:: SOURCE DATA ::
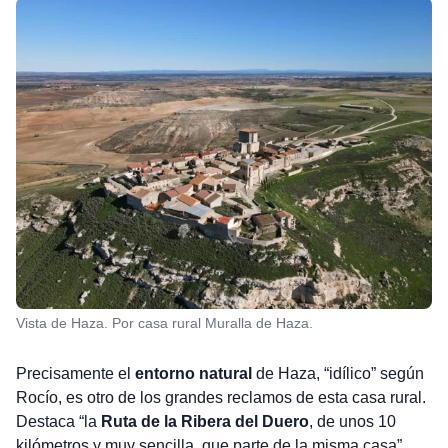
Vista de Haza. Por casa rural Muralla de Haza.
Precisamente el
entorno natural
de Haza, “idílico” según
Rocío, es otro de los grandes reclamos de esta casa rural.
Destaca “la
Ruta de la Ribera del Duero
, de unos 10
kilómetros y muy sencilla, que parte de la misma casa”.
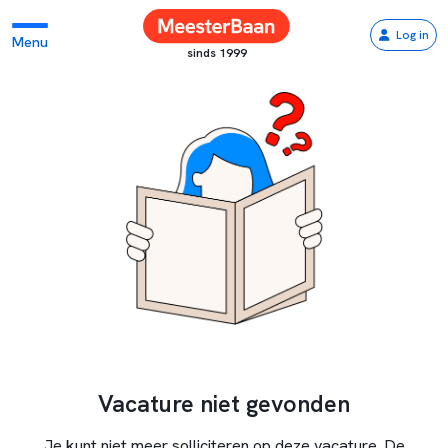
Log in
Menu
sinds 1999
Vacature niet gevonden
Je kunt niet meer solliciteren op deze vacature. De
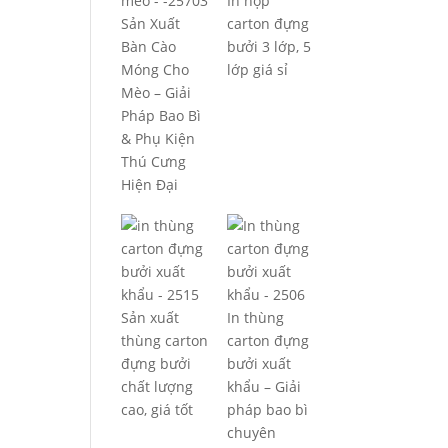
In hộp
Sản Xuất
carton đựng
Bàn Cào
bưởi 3 lớp, 5
Móng Cho
lớp giá sỉ
Mèo – Giải
Pháp Bao Bì
& Phụ Kiện
Thú Cưng
Hiện Đại
Sản xuất
In thùng
thùng carton
carton đựng
đựng bưởi
bưởi xuất
chất lượng
khẩu – Giải
cao, giá tốt
pháp bao bì
chuyên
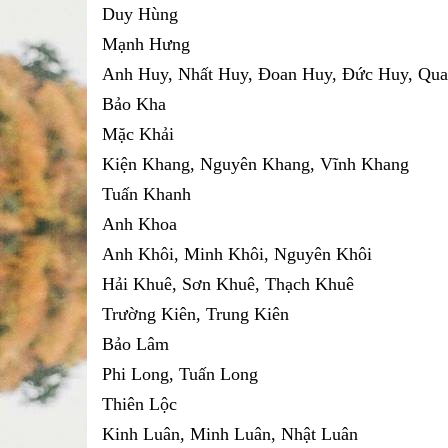
Duy Hùng
Mạnh Hưng
Anh Huy, Nhất Huy, Đoan Huy, Đức Huy, Qu
Bảo Kha
Mặc Khải
Kiện Khang, Nguyên Khang, Vĩnh Khang
Tuấn Khanh
Anh Khoa
Anh Khôi, Minh Khôi, Nguyên Khôi
Hải Khuê, Sơn Khuê, Thạch Khuê
Trường Kiên, Trung Kiên
Bảo Lâm
Phi Long, Tuấn Long
Thiên Lộc
Kinh Luân, Minh Luân, Nhật Luân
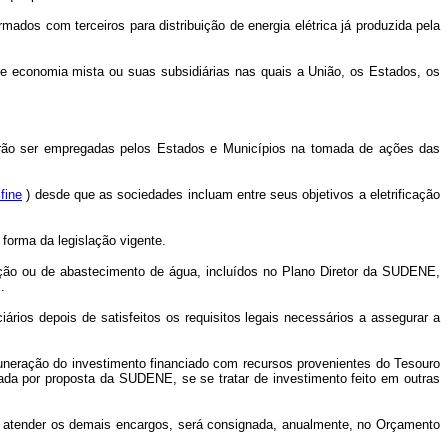
os com terceiros para distribuição de energia elétrica já produzida pela
de economia mista ou suas subsidiárias nas quais a União, os Estados, os
derão ser empregadas pelos Estados e Municípios na tomada de ações das
 fine
) desde que as sociedades incluam entre seus objetivos a eletrificação
forma da legislação vigente.
icação ou de abastecimento de água, incluídos no Plano Diretor da SUDENE,
.
iários depois de satisfeitos os requisitos legais necessários a assegurar a
emuneração do investimento financiado com recursos provenientes do Tesouro
ada por proposta da SUDENE, se se tratar de investimento feito em outras
 atender os demais encargos, será consignada, anualmente, no Orçamento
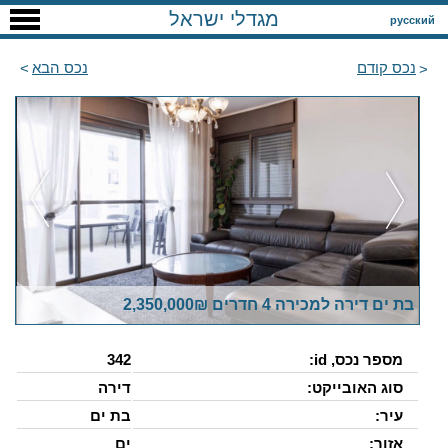
מגדלי ישראל
русский
נכס קודם
נכס הבא
בת ים דירה למכירה 4 חדרים 2,350,000₪
מספר נכס, id:
342
סוג האובייקט:
דירה
עיר:
בת ים
אזור:
ים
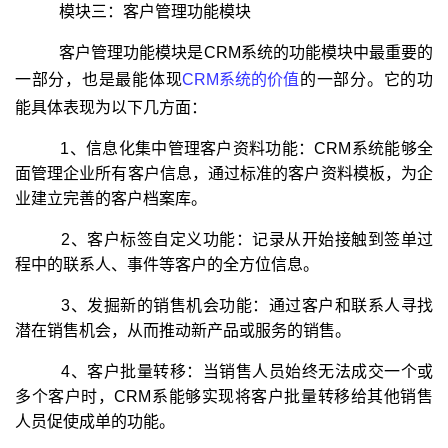
模块三：客户管理功能模块
客户管理功能模块是CRM系统的功能模块中最重要的
一部分，也是最能体现
CRM系统的价值
的一部分。它的功
能具体表现为以下几方面：
1、信息化集中管理客户资料功能：CRM系统能够全
面管理企业所有客户信息，通过标准的客户资料模板，为企
业建立完善的客户档案库。
2、客户标签自定义功能：记录从开始接触到签单过
程中的联系人、事件等客户的全方位信息。
3、发掘新的销售机会功能：通过客户和联系人寻找
潜在销售机会，从而推动新产品或服务的销售。
4、客户批量转移：当销售人员始终无法成交一个或
多个客户时，CRM系能够实现将客户批量转移给其他销售
人员促使成单的功能。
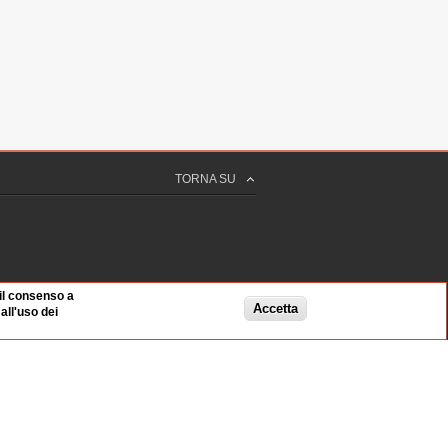
TORNA SU
 il consenso a
Accetta
ll'uso dei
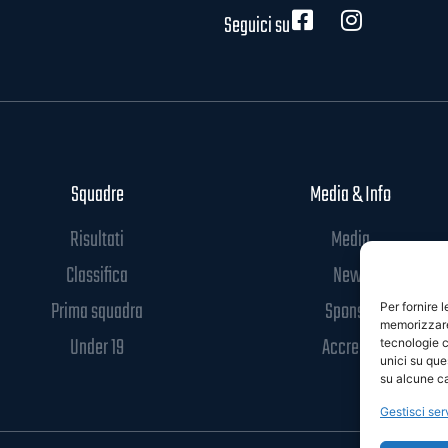
Seguici su
Squadre
Media & Info
Risultati
Media
Classifica
News
Prima squadra
Sponsor
Per fornire 
memorizzare 
Under 19
Accrediti
tecnologie c
unici su que
su alcune ca
Gestisci ser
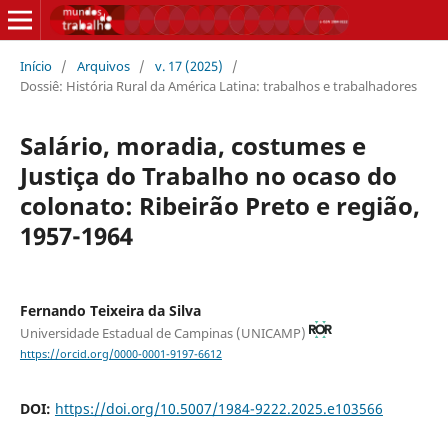
Início
/
Arquivos
/
v. 17 (2025)
/
Dossiê: História Rural da América Latina: trabalhos e trabalhadores
Salário, moradia, costumes e
Justiça do Trabalho no ocaso do
colonato: Ribeirão Preto e região,
1957-1964
Fernando Teixeira da Silva
Universidade Estadual de Campinas (UNICAMP)
https://orcid.org/0000-0001-9197-6612
DOI:
https://doi.org/10.5007/1984-9222.2025.e103566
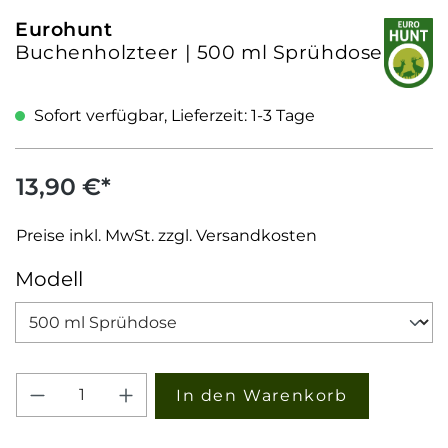
Eurohunt
Buchenholzteer | 500 ml Sprühdose
Sofort verfügbar, Lieferzeit: 1-3 Tage
13,90 €*
Preise inkl. MwSt. zzgl. Versandkosten
auswählen
Modell
Produkt Anzahl: Gib den gewünschten W
In den Warenkorb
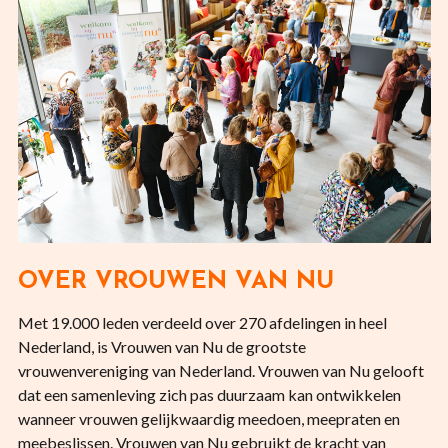
OVER VROUWEN VAN NU
Met 19.000 leden verdeeld over 270 afdelingen in heel
Nederland, is Vrouwen van Nu de grootste
vrouwenvereniging van Nederland. Vrouwen van Nu gelooft
dat een samenleving zich pas duurzaam kan ontwikkelen
wanneer vrouwen gelijkwaardig meedoen, meepraten en
meebeslissen. Vrouwen van Nu gebruikt de kracht van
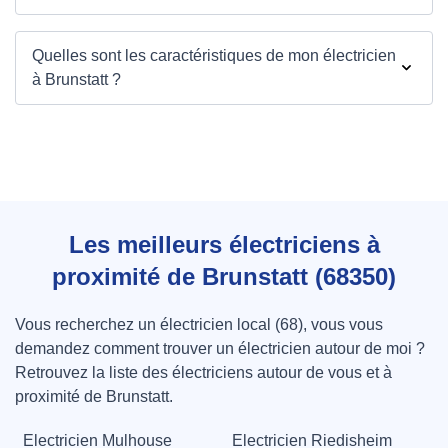
Quelles sont les caractéristiques de mon électricien
à Brunstatt ?
Les meilleurs électriciens à
proximité de Brunstatt (68350)
Vous recherchez un électricien local (68), vous vous
demandez comment trouver un électricien autour de moi ?
Retrouvez la liste des électriciens autour de vous et à
proximité de Brunstatt.
Electricien Mulhouse
Electricien Riedisheim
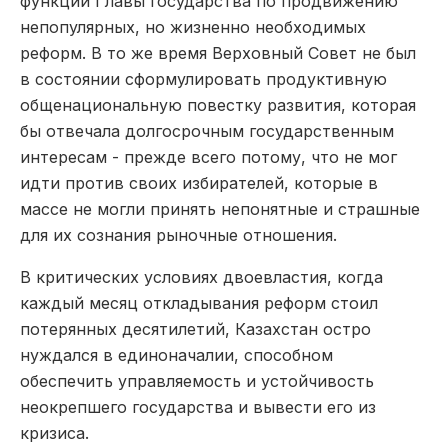
функции Главы государства по продвижению
непопулярных, но жизненно необходимых
реформ. В то же время Верховный Совет не был
в состоянии сформулировать продуктивную
общенациональную повестку развития, которая
бы отвечала долгосрочным государственным
интересам -­ прежде всего потому, что не мог
идти против своих избирателей, которые в
массе не могли принять непонятные и страшные
для их сознания рыночные отношения.
В критических условиях двое­властия, когда
каждый месяц откладывания реформ стоил
потерянных десятилетий, Казахстан остро
нуждался в единоначалии, способном
обеспечить управляемость и устойчивость
неокрепшего государства и вывести его из
кризиса.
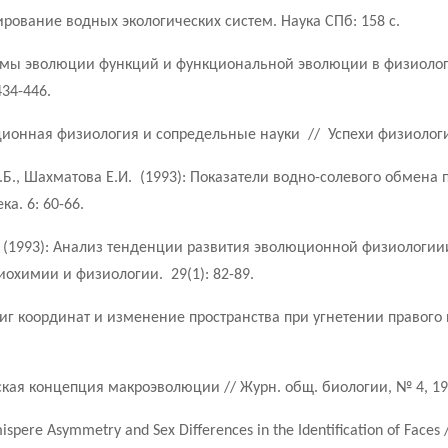
ование водных экологических систем. Наука СПб: 158 с.
емы эволюции функций и функциональной эволюции в физиологи
34-446.
ционная физиология и сопредельные науки // Успехи физиологиче
Б., Шахматова Е.И. (1993): Показатели водно-солевого обмена 
а. 6: 60-66.
. (1993): Анализ тенденции развития эволюционной физиологи
охимии и физиологии. 29(1): 82-89.
иг координат и изменение пространства при угнетении правого
ская концепция макроэволюции // Журн. общ. биологии, № 4, 199
spere Asymmetry and Sex Differences in the Identification of Faces //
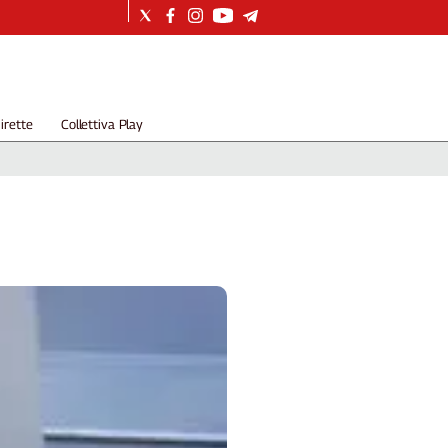
irette
Collettiva Play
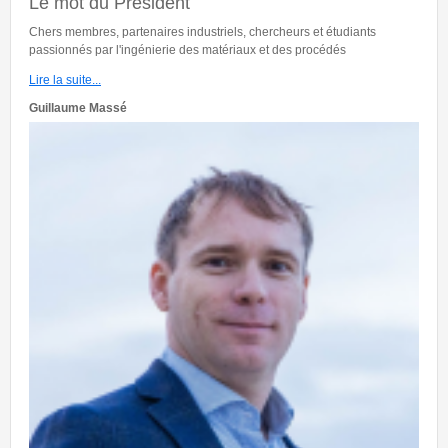
Le mot du Président
Chers membres, partenaires industriels, chercheurs et étudiants
passionnés par l'ingénierie des matériaux et des procédés
Lire la suite...
Guillaume Massé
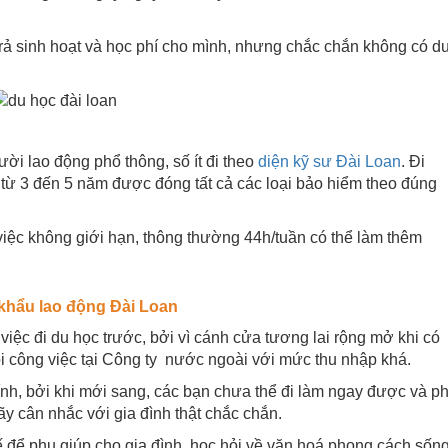
trả sinh hoạt và học phí cho mình, nhưng chắc chắn không có d
ười lao động phổ thông, số ít đi theo
diện kỹ sư Đài Loan
. Đi
u từ 3 đến 5 năm được đóng tất cả các loại bảo hiểm theo đúng
 việc không giới hạn, thông thường 44h/tuần có thể làm thêm
t khẩu lao động Đài Loan
việc đi du học trước, bởi vì cánh cửa tương lai rộng mở khi có
ội công việc tại Công ty nước ngoài với mức thu nhập khá.
hính, bởi khi mới sang, các bạn chưa thể đi làm ngay được và ph
ãy cân nhắc với gia đình thật chắc chắn.
để phụ giúp cho gia đình, học hỏi về văn hoá phong cách sống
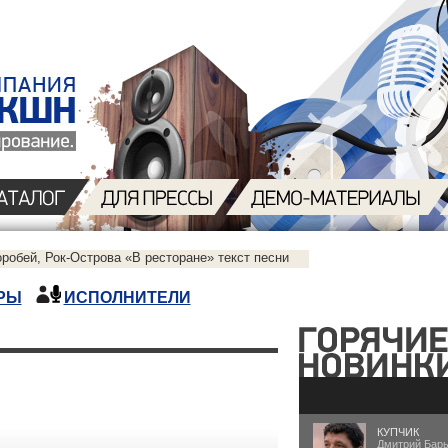
робей, Рок-Острова «В ресторане» текст песни
РЫ
ИСПОЛНИТЕЛИ
КУПЧИК
Дмитрий Бар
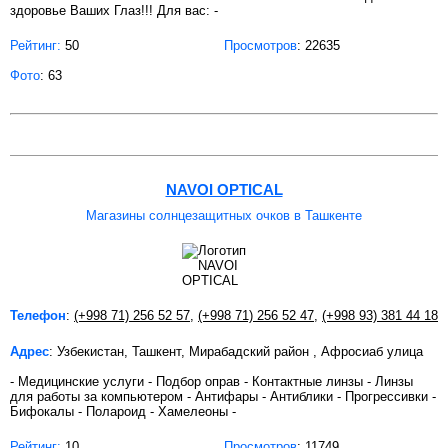
здоровье Ваших Глаз!!! Для вас: -
Рейтинг:
50
Просмотров
: 22635
Фото
: 63
NAVOI OPTICAL
Магазины солнцезащитных очков в Ташкенте
Телефон
:
(+998 71) 256 52 57
,
(+998 71) 256 52 47
,
(+998 93) 381 44 18
Адрес
: Узбекистан, Ташкент, Мирабадский район , Афросиаб улица
- Медицинские услуги - Подбор оправ - Контактные линзы - Линзы
для работы за компьютером - Антифары - Антиблики - Прогрессивки -
Бифокалы - Полароид - Хамелеоны -
Рейтинг:
10
Просмотров
: 11749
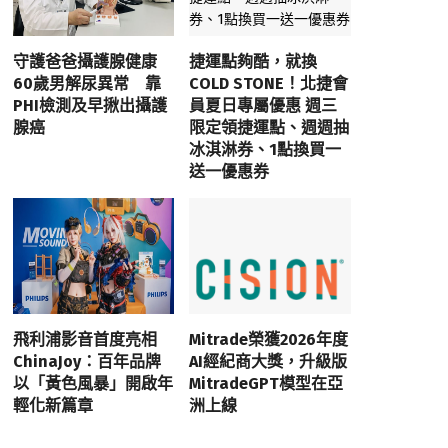
守護爸爸攝護腺健康
捷運點夠酷，就換
60歲男解尿異常 靠
COLD STONE！北捷會
PHI檢測及早揪出攝護
員夏日專屬優惠 週三
腺癌
限定領捷運點、週週抽
冰淇淋券、1點換買一
送一優惠券
飛利浦影音首度亮相
Mitrade榮獲2026年度
ChinaJoy：百年品牌
AI經紀商大獎，升級版
以「黃色風暴」開啟年
MitradeGPT模型在亞
輕化新篇章
洲上線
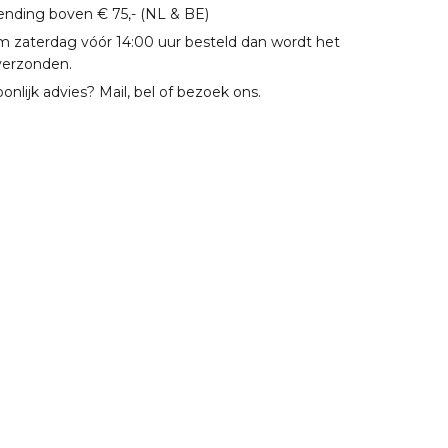
zending boven € 75,- (NL & BE)
m zaterdag vóór 14:00 uur besteld dan wordt het
verzonden.
oonlijk advies? Mail, bel of bezoek ons.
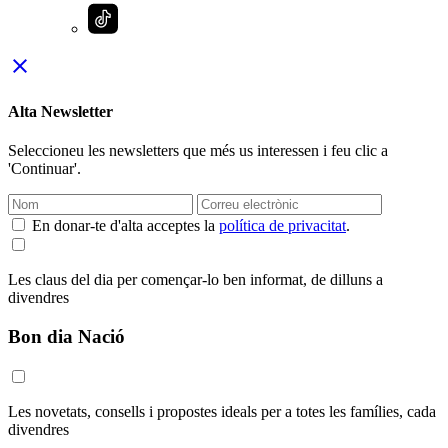
close
Alta Newsletter
Seleccioneu les newsletters que més us interessen i feu clic a
'Continuar'.
En donar-te d'alta acceptes la
política de privacitat
.
Les claus del dia per començar-lo ben informat, de dilluns a
divendres
Bon dia Nació
Les novetats, consells i propostes ideals per a totes les famílies, cada
divendres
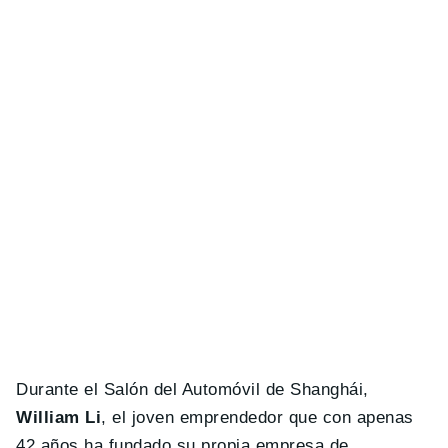
Durante el Salón del Automóvil de Shanghái,
William Li
, el joven emprendedor que con apenas
42 años ha fundado su propia empresa de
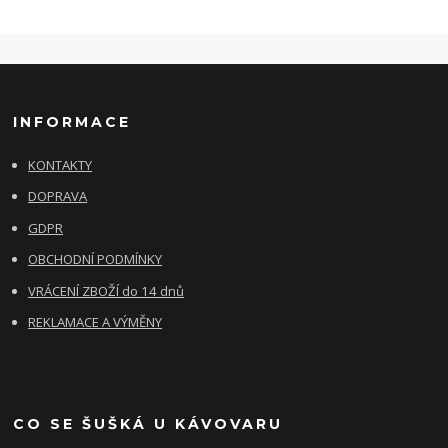
INFORMACE
KONTAKTY
DOPRAVA
GDPR
OBCHODNÍ PODMÍNKY
VRÁCENÍ ZBOŽÍ do 14 dnů
REKLAMACE A VÝMĚNY
CO SE ŠUŠKÁ U KÁVOVARU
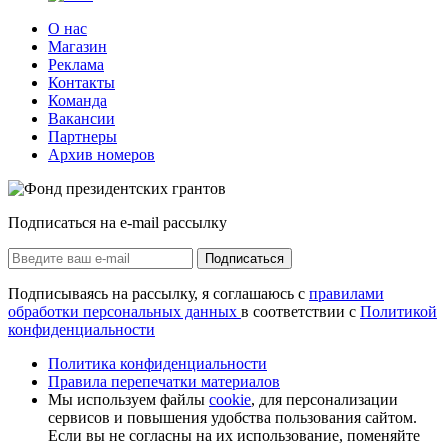
О нас
Магазин
Реклама
Контакты
Команда
Вакансии
Партнеры
Архив номеров
Подписаться на e-mail рассылку
Подписаться
Подписываясь на рассылку, я соглашаюсь с
правилами
обработки персональных данных
в соответствии с
Политикой
конфиденциальности
Политика конфиденциальности
Правила перепечатки материалов
Мы используем файлы
cookie
, для персонализации
сервисов и повышения удобства пользования сайтом.
Если вы не согласны на их использование, поменяйте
:::
**TASK INSTRUCTIONS**.
Beginning with the line holding "à Brunstatt ?" and ending with the line holding "Electricien Riedisheim", write out the stretch of material above exactly; add no further lines.

**SOLUTION**.
à Brunstatt ?
Les meilleurs électriciens à
proximité de Brunstatt (68350)
Vous recherchez un électricien local (68), vous vous
demandez comment trouver un électricien autour de moi ?
Retrouvez la liste des électriciens autour de vous et à
proximité de Brunstatt.
Electricien Mulhouse
Electricien Riedisheim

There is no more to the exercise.